One day, a dark-skinned gentleman comes to Bruff saying that he was recommended by Septimus Luker, saying that he wishes to pawn a pretty little box, and that Luker told him that he had no money to lend. Bruff says that he does not lend to strangers. The gentleman respectfully leaves, after asking how long it is customary to return lent money in England (Bruff tells him it is 1 year).
Septimus Luker then asks to see Bruff. He tells Bruff that the same gentleman with the box came to him in a European disguise—this gentleman was the leader of the three loitering Indians—and out of terror, Luker had turned him away saying he had no money. He came to Bruff to explain why the Indian gentleman had come. Bruff finds out that the Indian gentleman asked Luker the same question about duration for lending.
At a dinner engagement, Bruff runs into Mr. Murthwaite.
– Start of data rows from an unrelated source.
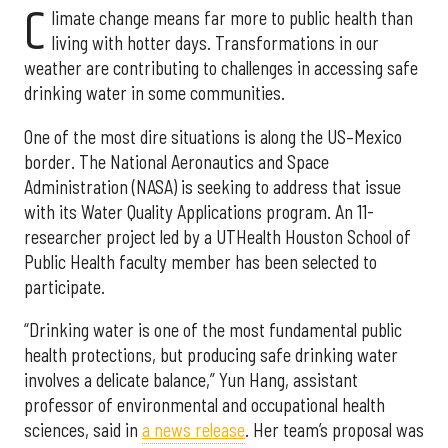
C
limate change means far more to public health than
living with hotter days. Transformations in our
weather are contributing to challenges in accessing safe
drinking water in some communities.
One of the most dire situations is along the US–Mexico
border. The National Aeronautics and Space
Administration (NASA) is seeking to address that issue
with its Water Quality Applications program. An 11-
researcher project led by a UTHealth Houston School of
Public Health faculty member has been selected to
participate.
“Drinking water is one of the most fundamental public
health protections, but producing safe drinking water
involves a delicate balance,” Yun Hang, assistant
professor of environmental and occupational health
sciences, said in
a news release
. Her team’s proposal was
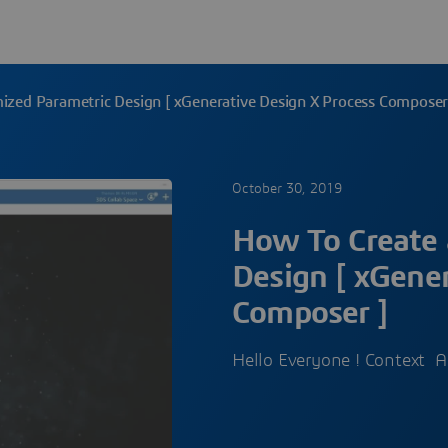
ized Parametric Design [ xGenerative Design X Process Composer
October 30, 2019
How To Create 
Design [ xGener
Composer ]
Hello Everyone ! Context As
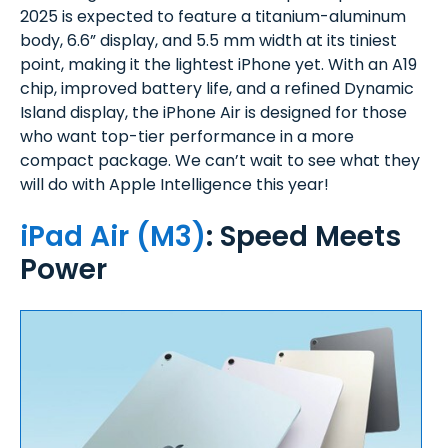
2025 is expected to feature a titanium-aluminum
body, 6.6” display, and 5.5 mm width at its tiniest
point, making it the lightest iPhone yet. With an A19
chip, improved battery life, and a refined Dynamic
Island display, the iPhone Air is designed for those
who want top-tier performance in a more
compact package. We can’t wait to see what they
will do with Apple Intelligence this year!
iPad Air (M3)
: Speed Meets
Power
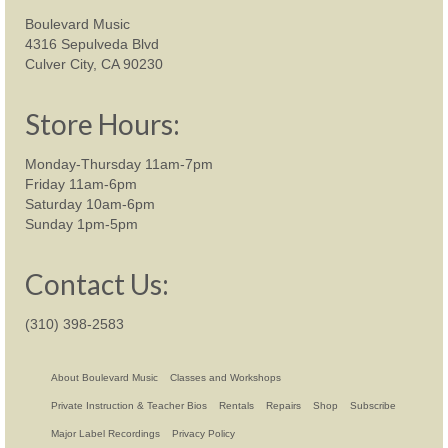
Boulevard Music
4316 Sepulveda Blvd
Culver City, CA 90230
Store Hours:
Monday-Thursday 11am-7pm
Friday 11am-6pm
Saturday 10am-6pm
Sunday 1pm-5pm
Contact Us:
(310) 398-2583
About Boulevard Music
Classes and Workshops
Private Instruction & Teacher Bios
Rentals
Repairs
Shop
Subscribe
Major Label Recordings
Privacy Policy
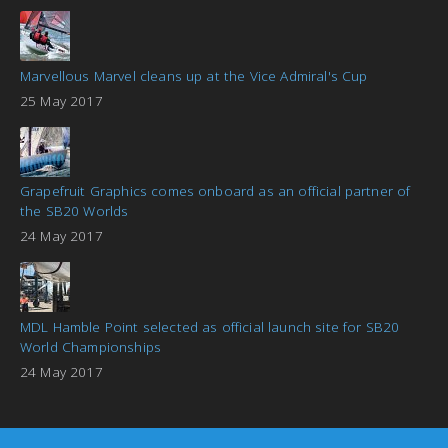
Marvellous Marvel cleans up at the Vice Admiral's Cup
25 May 2017
Grapefruit Graphics comes onboard as an official partner of
the SB20 Worlds
24 May 2017
MDL Hamble Point selected as official launch site for SB20
World Championships
24 May 2017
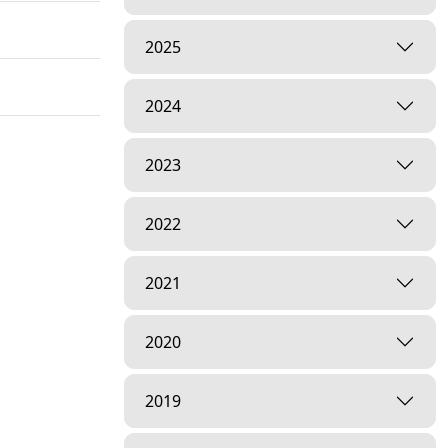
2025
2024
2023
2022
2021
2020
2019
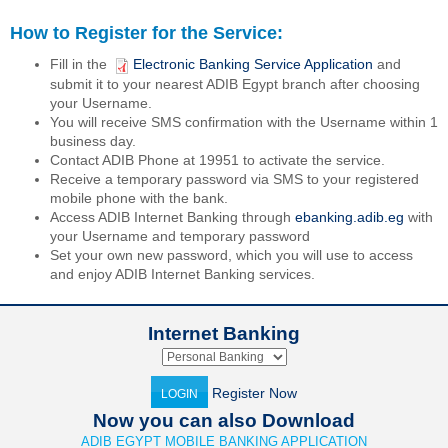
How to Register for the Service:
Fill in the
Electronic Banking Service Application
and
submit it to your nearest ADIB Egypt branch after choosing
your Username.
You will receive SMS confirmation with the Username within 1
business day.
Contact ADIB Phone at 19951 to activate the service.
Receive a temporary password via SMS to your registered
mobile phone with the bank.
Access ADIB Internet Banking through
ebanking.adib.eg
with
your Username and temporary password
Set your own new password, which you will use to access
and enjoy ADIB Internet Banking services.
Internet Banking
Register Now
LOGIN
Now you can also Download
ADIB EGYPT MOBILE BANKING APPLICATION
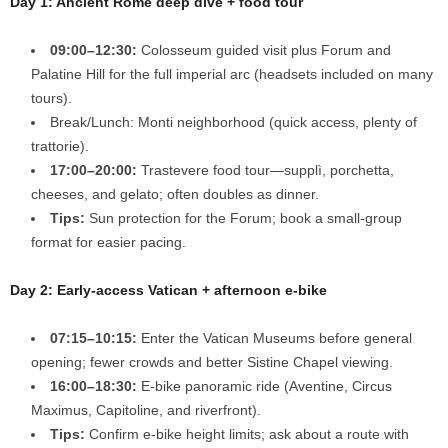
Day 1: Ancient Rome deep dive + food tour
09:00–12:30:
Colosseum guided visit plus Forum and
Palatine Hill for the full imperial arc (headsets included on many
tours).
Break/Lunch: Monti neighborhood (quick access, plenty of
trattorie).
17:00–20:00:
Trastevere food tour—supplì, porchetta,
cheeses, and gelato; often doubles as dinner.
Tips:
Sun protection for the Forum; book a small-group
format for easier pacing.
Day 2: Early-access Vatican + afternoon e-bike
07:15–10:15:
Enter the Vatican Museums before general
opening; fewer crowds and better Sistine Chapel viewing.
16:00–18:30:
E-bike panoramic ride (Aventine, Circus
Maximus, Capitoline, and riverfront).
Tips:
Confirm e-bike height limits; ask about a route with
Murthwaite explains to him the current state of the conspiracy of the Moonstone, and how the Indians are waiting for a year to expire to collect the Diamond from its pledge (most likely pledged at Mr. Luker’s). Murthwaite also explains that the clairvoyance act with the little boy seen by Penelope at the beginning of the story is only that—an act.
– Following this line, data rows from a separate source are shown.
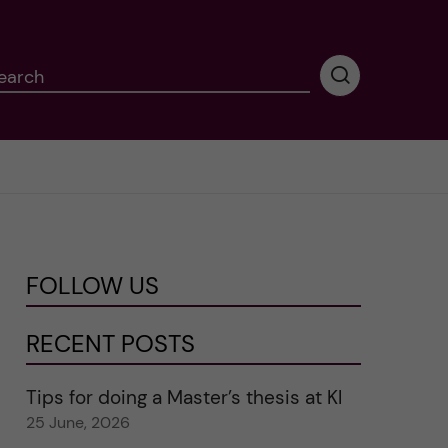
earch
P
e
r
f
o
r
m
i
n
FOLLOW US
g
s
e
RECENT POSTS
a
r
Tips for doing a Master’s thesis at KI
c
25 June, 2026
h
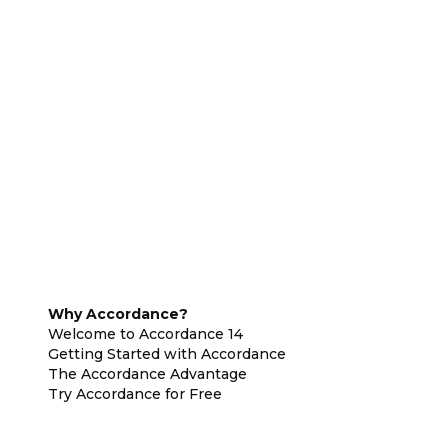
Why Accordance?
Welcome to Accordance 14
Getting Started with Accordance
The Accordance Advantage
Try Accordance for Free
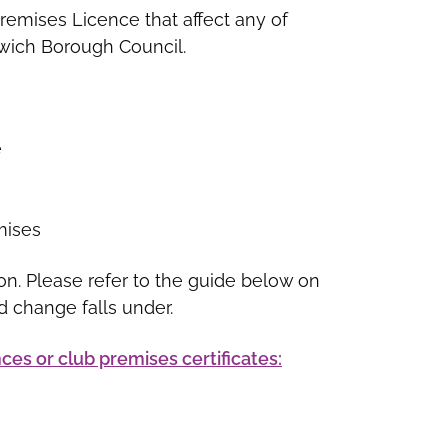
emises Licence that affect any of
pswich Borough Council.
e
mises
on. Please refer to the guide below on
d change falls under.
ces or club premises certificates:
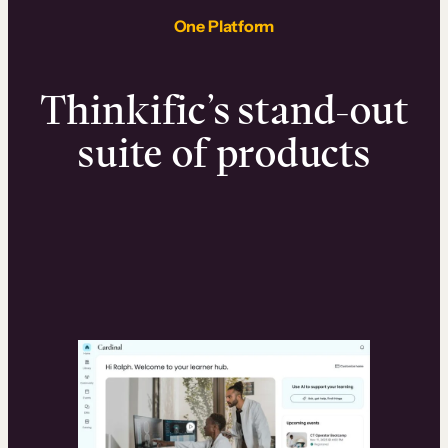
One Platform
Thinkific’s stand-out
suite of products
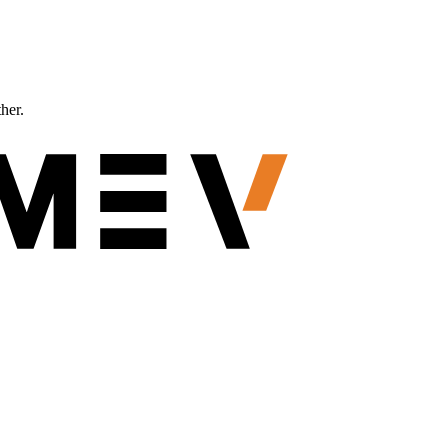
ther.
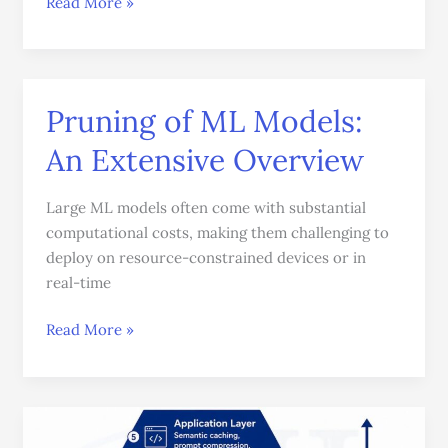
Read More »
Pruning of ML Models:
Pruning
of
An Extensive Overview
ML
Models:
Large ML models often come with substantial
An
computational costs, making them challenging to
Extensive
deploy on resource-constrained devices or in
Overview
real-time
Read More »
A
Practical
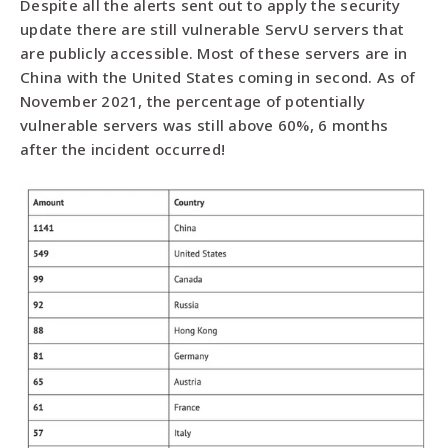
Despite all the alerts sent out to apply the security
update there are still vulnerable ServU servers that
are publicly accessible. Most of these servers are in
China with the United States coming in second. As of
November 2021, the percentage of potentially
vulnerable servers was still above 60%, 6 months
after the incident occurred!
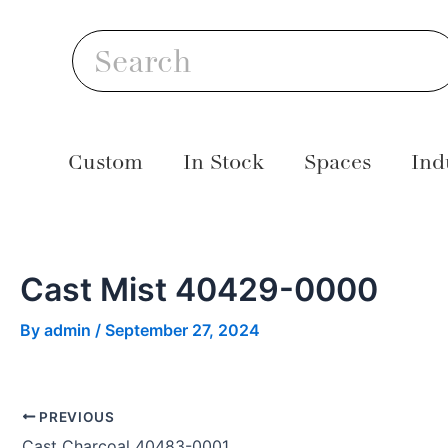
Skip
Post
S
to
navigation
Search
content
Custom
In Stock
Spaces
Ind
Cast Mist 40429-0000
By
admin
/
September 27, 2024
PREVIOUS
Cast Charcoal 40483-0001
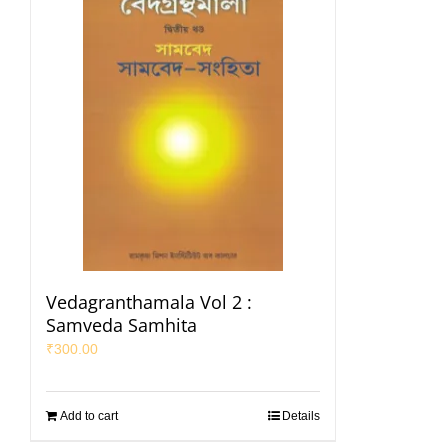
Vedagranthamala Vol 2 :
Samveda Samhita
₹
300.00
Add to cart
Details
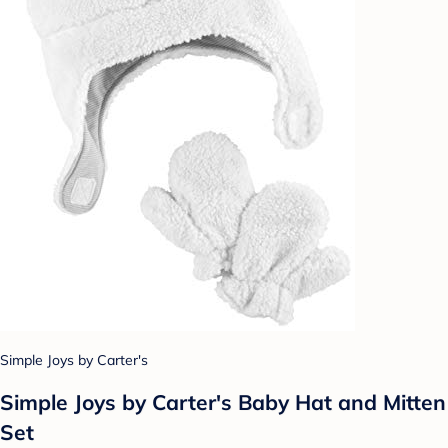
Simple Joys by Carter's
Simple Joys by Carter's Baby Hat and Mitten
Set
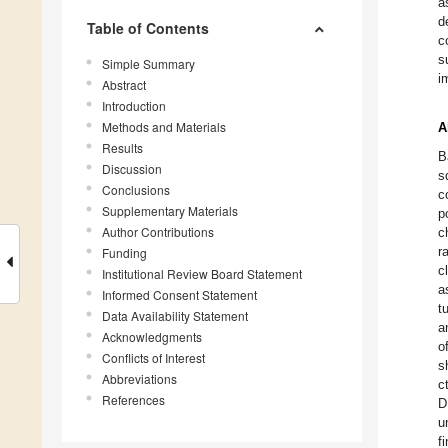
a
d
Table of Contents
c
s
Simple Summary
i
Abstract
Introduction
Methods and Materials
A
Results
B
Discussion
s
Conclusions
c
Supplementary Materials
p
Author Contributions
c
r
Funding
c
Institutional Review Board Statement
a
Informed Consent Statement
t
Data Availability Statement
a
Acknowledgments
o
Conflicts of Interest
s
Abbreviations
c
References
D
u
f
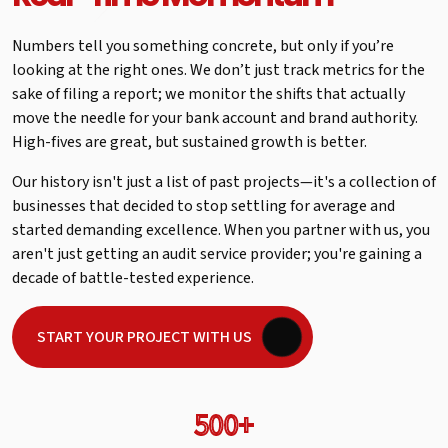
Numbers tell you something concrete, but only if you’re
looking at the right ones. We don’t just track metrics for the
sake of filing a report; we monitor the shifts that actually
move the needle for your bank account and brand authority.
High-fives are great, but sustained growth is better.
Our history isn't just a list of past projects—it's a collection of
businesses that decided to stop settling for average and
started demanding excellence. When you partner with us, you
aren't just getting an audit service provider; you're gaining a
decade of battle-tested experience.
START YOUR PROJECT WITH US
500+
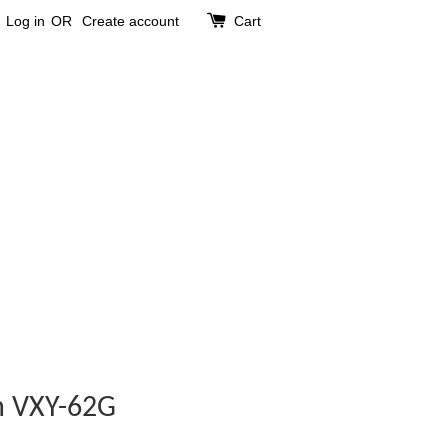
Log in
OR
Create account
Cart
m VXY-62G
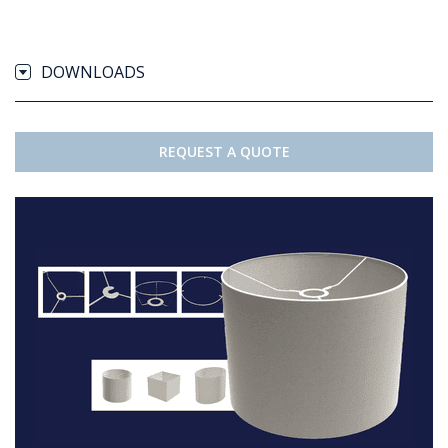
DOWNLOADS
REQUEST A QUOTE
Mr. Bruff is the family lawyer. His narrative possesses a straightforward and direct style hitherto unseen in the writings of Betteredge or Clack. He organizes his narrative clearly—he begins at what he deems a logical beginning, concerning the marriage engagement between Rachel and Godfrey—Rachel’s father’s death.
Given that Sir John Verinder leaves his entire livelihood and property to Lady Verinder, Mr. Bruff then launches into a discussion of Lady Verinder, and his stance on male versus female qualities. Like Betteredge and Cuff before him, he has very period-based views on females, deeming them unworthy of properly administering trusts, in general. Like Betteredge and Cuff before him, he believes Lady Verinder to be an exception to such generalizations.
Mr. Bruff also receives visits from both a mysterious Indian gentleman and the pawnbroker Septimus Luker. He draws interesting comparisons and contrasts between these two visitors. He is surprised that the Indian gentleman can be as civilized and high-class as this visitor was. An interesting observation about appearances is also to be made here—Mr. Bruff says that the man was dressed in European costume, but his complexion, body figure, and “grave and graceful politeness” (324) gave away his Oriental origin. Many Europeans back then were used to seeing people with Eastern origins still appear rather Caucasian. Bruff describes the second visitor as “so vulgar, so ugly, so cringing, and so prosy” that he was a far “inferior creature to the Indian" (327). This reversal of roles is remarkable, given the sentiments of the English towards Indians. As implied by Mr. Murthwaite in the First Period narrative, Indians were thought to have the same scruples as animals, like dogs. Bruff here realizes that civilization and politeness come from the individual, and not the individual’s origins.